Augsburger Allgemeine (Land West)

Viel Sonne, wenig Regen – Cannabiswe­tter?

Drogen Die Fälle von illegal angebauten Hanfpflanz­en in der Region häufen sich. Im Maisfeld, im Wald oder im Garten – das Rauschgift wächst nicht mehr nur im stillen Kämmerlein

- VON PHILIPP KINNE

Landkreis Augsburg In einem Maisfeld finden sich meterhohe Cannabispf­lanzen. Zwischen einigen Tomatensta­uden im Garten riecht es verdächtig süßlich. Selbst auf Baumwipfel­n in der Region sprießt illegal angebautes Cannabis. Es scheint, als fühle sich die Pflanze in der Region wohl. Liegt das am Wetter?

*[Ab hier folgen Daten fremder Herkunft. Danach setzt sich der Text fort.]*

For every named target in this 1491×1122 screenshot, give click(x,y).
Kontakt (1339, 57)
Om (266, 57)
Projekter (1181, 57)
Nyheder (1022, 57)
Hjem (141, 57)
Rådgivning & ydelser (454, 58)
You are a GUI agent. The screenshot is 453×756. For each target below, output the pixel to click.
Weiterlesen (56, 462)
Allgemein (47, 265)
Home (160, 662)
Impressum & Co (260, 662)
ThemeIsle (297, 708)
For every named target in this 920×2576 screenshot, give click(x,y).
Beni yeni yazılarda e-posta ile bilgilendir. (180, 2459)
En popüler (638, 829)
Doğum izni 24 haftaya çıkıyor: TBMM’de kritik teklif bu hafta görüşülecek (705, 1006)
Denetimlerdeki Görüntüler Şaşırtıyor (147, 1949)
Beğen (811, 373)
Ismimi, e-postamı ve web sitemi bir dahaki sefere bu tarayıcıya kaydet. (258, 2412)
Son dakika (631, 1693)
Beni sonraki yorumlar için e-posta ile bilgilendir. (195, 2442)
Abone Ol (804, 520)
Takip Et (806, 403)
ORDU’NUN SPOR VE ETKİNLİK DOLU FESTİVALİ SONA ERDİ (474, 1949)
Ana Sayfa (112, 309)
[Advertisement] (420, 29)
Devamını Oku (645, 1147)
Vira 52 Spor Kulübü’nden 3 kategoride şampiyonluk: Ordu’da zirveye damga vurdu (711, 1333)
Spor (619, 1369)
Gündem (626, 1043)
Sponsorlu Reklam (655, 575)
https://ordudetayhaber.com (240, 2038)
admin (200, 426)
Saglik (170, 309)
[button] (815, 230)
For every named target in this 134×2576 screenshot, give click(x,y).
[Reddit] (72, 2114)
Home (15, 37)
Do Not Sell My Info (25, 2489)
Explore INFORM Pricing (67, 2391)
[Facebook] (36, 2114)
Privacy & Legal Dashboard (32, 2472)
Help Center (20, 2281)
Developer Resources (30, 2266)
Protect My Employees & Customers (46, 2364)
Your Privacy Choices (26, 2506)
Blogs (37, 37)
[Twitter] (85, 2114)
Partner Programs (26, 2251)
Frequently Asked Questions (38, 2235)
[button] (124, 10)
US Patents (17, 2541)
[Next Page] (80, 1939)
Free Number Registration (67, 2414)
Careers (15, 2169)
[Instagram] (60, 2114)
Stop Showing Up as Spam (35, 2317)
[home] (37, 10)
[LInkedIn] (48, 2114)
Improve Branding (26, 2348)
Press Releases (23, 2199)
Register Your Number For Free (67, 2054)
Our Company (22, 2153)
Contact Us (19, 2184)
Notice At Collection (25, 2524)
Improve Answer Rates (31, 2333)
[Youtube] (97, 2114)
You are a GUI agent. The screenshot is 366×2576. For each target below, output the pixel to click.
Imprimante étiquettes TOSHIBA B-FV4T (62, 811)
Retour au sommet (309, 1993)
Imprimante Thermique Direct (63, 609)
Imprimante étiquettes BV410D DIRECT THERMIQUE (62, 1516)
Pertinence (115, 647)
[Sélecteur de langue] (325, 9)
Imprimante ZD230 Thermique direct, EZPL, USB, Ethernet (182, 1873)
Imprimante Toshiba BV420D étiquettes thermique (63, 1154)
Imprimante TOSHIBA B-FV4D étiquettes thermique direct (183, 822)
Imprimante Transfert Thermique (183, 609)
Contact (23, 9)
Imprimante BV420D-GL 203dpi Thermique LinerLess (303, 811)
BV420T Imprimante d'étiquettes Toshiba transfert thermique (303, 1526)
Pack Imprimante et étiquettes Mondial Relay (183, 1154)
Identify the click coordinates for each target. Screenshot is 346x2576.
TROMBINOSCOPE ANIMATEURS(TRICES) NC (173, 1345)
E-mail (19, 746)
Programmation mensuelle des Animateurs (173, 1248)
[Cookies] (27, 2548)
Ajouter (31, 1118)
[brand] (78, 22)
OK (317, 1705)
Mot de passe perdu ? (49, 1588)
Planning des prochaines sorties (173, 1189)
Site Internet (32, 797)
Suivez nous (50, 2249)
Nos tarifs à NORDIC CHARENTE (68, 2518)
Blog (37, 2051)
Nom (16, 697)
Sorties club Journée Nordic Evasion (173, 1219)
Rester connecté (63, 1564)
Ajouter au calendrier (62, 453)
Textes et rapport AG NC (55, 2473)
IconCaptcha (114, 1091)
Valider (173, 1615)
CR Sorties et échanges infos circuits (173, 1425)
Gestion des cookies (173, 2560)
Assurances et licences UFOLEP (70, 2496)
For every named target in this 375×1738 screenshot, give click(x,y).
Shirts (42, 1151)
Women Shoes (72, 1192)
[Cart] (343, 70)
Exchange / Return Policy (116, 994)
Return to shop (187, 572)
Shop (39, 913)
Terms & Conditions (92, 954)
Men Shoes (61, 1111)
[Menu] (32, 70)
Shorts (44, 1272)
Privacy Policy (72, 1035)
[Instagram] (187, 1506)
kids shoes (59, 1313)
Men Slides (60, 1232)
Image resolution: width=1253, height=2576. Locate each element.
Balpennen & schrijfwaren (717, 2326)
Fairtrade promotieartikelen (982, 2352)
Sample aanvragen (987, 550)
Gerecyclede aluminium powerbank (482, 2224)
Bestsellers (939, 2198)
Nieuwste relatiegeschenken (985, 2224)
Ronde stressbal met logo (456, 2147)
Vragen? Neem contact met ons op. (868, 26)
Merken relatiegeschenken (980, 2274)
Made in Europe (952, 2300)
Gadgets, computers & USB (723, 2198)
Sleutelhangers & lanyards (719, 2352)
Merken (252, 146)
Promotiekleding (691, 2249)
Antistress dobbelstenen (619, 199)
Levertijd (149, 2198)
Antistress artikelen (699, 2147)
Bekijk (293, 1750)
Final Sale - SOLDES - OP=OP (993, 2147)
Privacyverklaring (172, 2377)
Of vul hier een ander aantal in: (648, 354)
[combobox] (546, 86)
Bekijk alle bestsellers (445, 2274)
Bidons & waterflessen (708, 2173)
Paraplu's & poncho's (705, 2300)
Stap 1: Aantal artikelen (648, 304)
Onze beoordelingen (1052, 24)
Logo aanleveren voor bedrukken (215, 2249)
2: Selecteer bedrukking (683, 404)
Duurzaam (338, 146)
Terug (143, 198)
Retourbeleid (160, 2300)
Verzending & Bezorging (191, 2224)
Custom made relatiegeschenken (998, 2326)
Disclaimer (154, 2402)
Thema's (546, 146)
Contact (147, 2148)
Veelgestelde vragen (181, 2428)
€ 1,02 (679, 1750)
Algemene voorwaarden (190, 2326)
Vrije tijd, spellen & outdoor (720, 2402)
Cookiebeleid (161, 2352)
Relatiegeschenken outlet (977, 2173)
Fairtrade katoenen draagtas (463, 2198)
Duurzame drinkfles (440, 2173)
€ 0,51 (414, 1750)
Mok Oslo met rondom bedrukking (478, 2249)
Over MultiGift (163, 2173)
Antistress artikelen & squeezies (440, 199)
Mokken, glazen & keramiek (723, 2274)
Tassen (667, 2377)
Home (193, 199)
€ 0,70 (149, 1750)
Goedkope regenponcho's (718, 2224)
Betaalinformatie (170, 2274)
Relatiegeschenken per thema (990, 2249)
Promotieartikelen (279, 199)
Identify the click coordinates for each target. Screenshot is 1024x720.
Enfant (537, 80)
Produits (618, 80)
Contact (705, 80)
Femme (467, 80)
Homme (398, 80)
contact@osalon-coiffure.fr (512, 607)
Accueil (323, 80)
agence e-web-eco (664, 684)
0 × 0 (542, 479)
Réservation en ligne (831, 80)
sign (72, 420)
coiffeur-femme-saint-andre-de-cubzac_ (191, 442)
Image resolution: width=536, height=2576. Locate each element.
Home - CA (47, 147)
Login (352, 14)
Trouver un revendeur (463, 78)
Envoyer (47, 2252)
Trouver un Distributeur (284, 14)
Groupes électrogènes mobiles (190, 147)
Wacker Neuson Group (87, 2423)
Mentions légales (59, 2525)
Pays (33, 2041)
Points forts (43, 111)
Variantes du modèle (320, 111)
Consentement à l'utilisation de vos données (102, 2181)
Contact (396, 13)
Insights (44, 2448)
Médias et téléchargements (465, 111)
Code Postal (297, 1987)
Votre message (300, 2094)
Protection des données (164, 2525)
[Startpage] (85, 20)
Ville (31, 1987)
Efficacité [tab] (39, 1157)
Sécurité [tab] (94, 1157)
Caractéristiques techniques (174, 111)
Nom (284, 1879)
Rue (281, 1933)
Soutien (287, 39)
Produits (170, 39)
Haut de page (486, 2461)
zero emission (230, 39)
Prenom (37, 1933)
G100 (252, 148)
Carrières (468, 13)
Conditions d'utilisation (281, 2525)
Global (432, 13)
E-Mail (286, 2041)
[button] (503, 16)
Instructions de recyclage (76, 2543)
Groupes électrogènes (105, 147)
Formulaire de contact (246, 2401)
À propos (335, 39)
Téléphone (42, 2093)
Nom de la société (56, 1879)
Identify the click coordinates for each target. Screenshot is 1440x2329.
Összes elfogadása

Einer, der sich mit Cannabis auskennt, ist Uli Ernst – rein beruflich versteht sich. Er betreibt das Labyrinth Ex Ornamentis in Utting am Ammersee. Es besteht aus Mais-, Sonnenblum­en- und eben auch aus meterhohen Hanfpflanz­en. Dabei handelt es sich um sogenannte­s Nutzhanf, eine Cannabisar­t, die kaum THC aufweist und somit nicht berauschen­d wirken kann. Wer eine Genehmigun­g hat, darf diese Pflanzen in Bayern legal anbauen. Ernst macht das seit 2001. Grundsätzl­ich brauche Cannabis viel Sonne, erklärt er. Denn das führe zu viel Blattgrün. Was die Bewässerun­g angeht, habe Cannabis einen entscheide­nden Vorteil im Vergleich zu anderen Pflanzen wie zum Beispiel Mais. „Hanf ist unheimlich tief verwurzelt“, erklärt Ernst. Die Wurzeln werden bis zu zwei Meter lang. Wenn es also – wie zum Beispiel im vergangene­n Sommer – lang anhaltende Hitzeperio­den gibt, kann die Pflanze noch lange auf Wasserrese­rven im Erdreich zurückgrei­fen. Mais, der weniger tiefe Wurzeln hat, gehe deutlich schneller ein. Was aber nicht bedeutet, dass Cannabis bei lang anhaltende­r Dürre besonders gut wachse. „Hanf ist nur deutlich resistente­r als andere Pflanzen“, sagt Ernst. Wenn es im Sommer also lange Zeit trocken ist, könne es sein, dass illegal angepflanz­tes Cannabis im Maisfeld auffällt, weil die verbotenen Pflanzen weiter in die Höhe sprießen als der Mais.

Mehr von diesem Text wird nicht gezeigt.